Karimun/Kepri – Aksi protes warga yang berunjuk rasa di Pengadilan Negeri (PN) dan Kantor Badan Pertanahan Nasional (BPN) Karimun pada Senin, 15 September 2025, merupakan ekspresi kekecewaan mendalam atas putusan pengadilan yang dianggap tidak adil.

Latar Belakang Protes: Warga RT 03/RW 03, Bukit Cincin, Kelurahan Sungai Raya, Kecamatan Meral, Kabupaten Karimun, menyuarakan ketidakpuasan mereka terhadap putusan perkara Nomor 19 Tahun 2024 yang dibacakan pada 4 Agustus 2025. Putusan tersebut memerintahkan warga untuk mengosongkan lahan sengketa dan menyerahkannya kepada pihak PT Karimun Sejahtera Properti (KSP). Selain itu, warga juga diwajibkan untuk membongkar bangunan serta tanaman yang ada di lahan tersebut dan membayar biaya perkara senilai Rp85.703.500.
Menurut Osmar Hutajulu, koordinator aksi, putusan majelis hakim dinilai mengabaikan fakta persidangan dan adanya dugaan keberpihakan. Warga merasa putusan tersebut seolah-olah menempatkan mereka, yang telah menduduki lahan selama lebih dari 30 tahun, sebagai mafia tanah.
Ia mempertanyakan legalitas surat-surat yang dijadikan dasar klaim oleh PT KSP, yang menurutnya tidak jelas, namun justru dianggap sah oleh majelis hakim.
Aksi dan Tuntutan Warga
Sebagai bentuk protes, warga tidak hanya berunjuk rasa, tetapi juga membawa karangan bunga yang bertuliskan pesan-pesan kritis di depan Kantor PN Karimun.
Salah satu pesan yang mencolok berbunyi, “Pengadilan Negeri Karimun diduga bukan lagi tempat mencari keadilan, tapi tempat pasar keputusan yang diperjual belikan.”
Tuntutan utama mereka adalah agar putusan dibatalkan dan keadilan ditegakkan.
Osmar Hutajulu menambahkan, mereka berencana melaporkan dugaan ketidakadilan ini ke lembaga yang lebih tinggi, yaitu Komisi Yudisial (KY) dan Badan Pengawas Mahkamah Agung (Bawas MA), untuk mengusut dugaan pelanggaran etik dan penyimpangan dalam proses peradilan.
Respons Pengadilan: Menanggapi aksi massa, pihak PN Karimun diwakili oleh Andre Napitupulu.
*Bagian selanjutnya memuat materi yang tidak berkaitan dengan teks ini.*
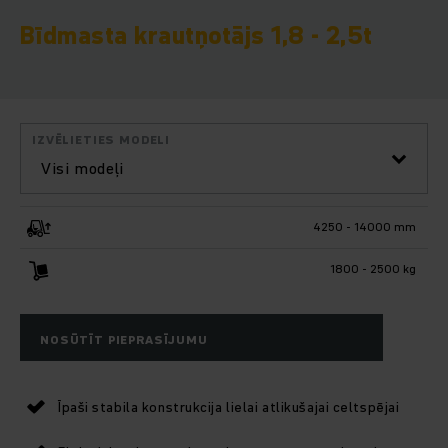
Bīdmasta krautņotājs 1,8 - 2,5t
IZVĒLIETIES MODELI
Visi modeļi
4250 - 14000 mm
1800 - 2500 kg
NOSŪTĪT PIEPRASĪJUMU
Īpaši stabila konstrukcija lielai atlikušajai celtspējai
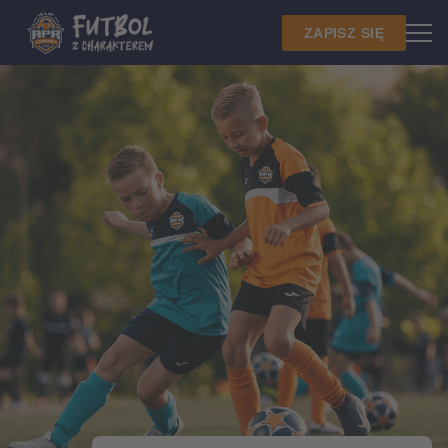
ZAPISZ SIĘ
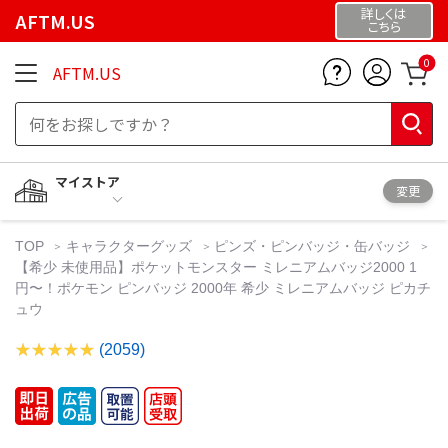
詳しくは
AFTM.US
こちら
0
AFTM.US
マイストア
変更
TOP
キャラクターグッズ
ピンズ・ピンバッジ・缶バッジ
【希少 未使用品】ポケットモンスター ミレニアムバッジ2000 1
円〜！ポケモン ピンバッジ 2000年 希少 ミレニアムバッジ ピカチ
ュウ
(2059)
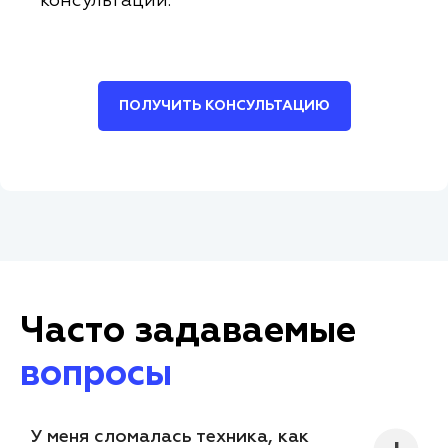
консультации.
ПОЛУЧИТЬ КОНСУЛЬТАЦИЮ
Часто задаваемые
вопросы
У меня сломалась техника, как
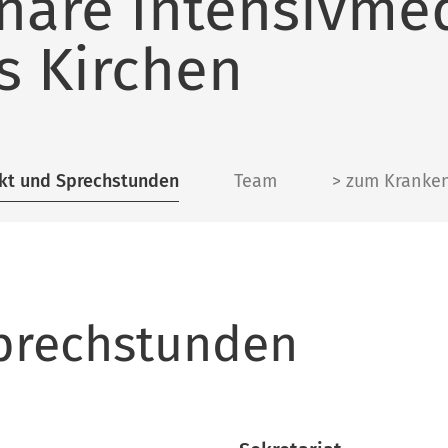
inäre Intensivme
s Kirchen
kt und Sprechstunden
Team
> zum Kranke
prechstunden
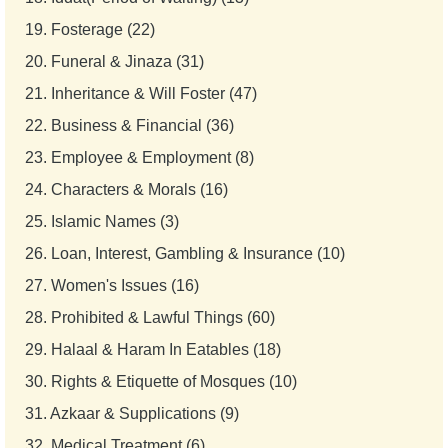
19.
Fosterage (22)
20.
Funeral & Jinaza (31)
21.
Inheritance & Will Foster (47)
22.
Business & Financial (36)
23.
Employee & Employment (8)
24.
Characters & Morals (16)
25.
Islamic Names (3)
26.
Loan, Interest, Gambling & Insurance (10)
27.
Women's Issues (16)
28.
Prohibited & Lawful Things (60)
29.
Halaal & Haram In Eatables (18)
30.
Rights & Etiquette of Mosques (10)
31.
Azkaar & Supplications (9)
32.
Medical Treatment (6)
Ia menyatakan bahwa aspirasi warga akan disampaikan kepada pimpinan pengadilan.
Andre menjelaskan bahwa sesuai dengan kode etik, hakim tidak dapat bertemu langsung dengan para pihak yang berperkara. Oleh karena itu, ia ditugaskan oleh Ketua PN Karimun untuk menerima keluhan masyarakat.
Andre juga menyarankan agar warga menempuh jalur hukum selanjutnya dengan mengajukan banding ke Pengadilan Tinggi Kepulauan Riau. Menurutnya, pengadilan tingkat banding memiliki kewenangan untuk menguji kembali putusan yang telah dikeluarkan oleh PN Karimun. “Biarlah Pengadilan Tinggi yang menguji kembali putusan PN Karimun,” ujarnya.
Proses banding ini diharapkan menjadi jalan bagi warga untuk memperjuangkan hak-hak mereka di tingkat peradilan yang lebih tinggi.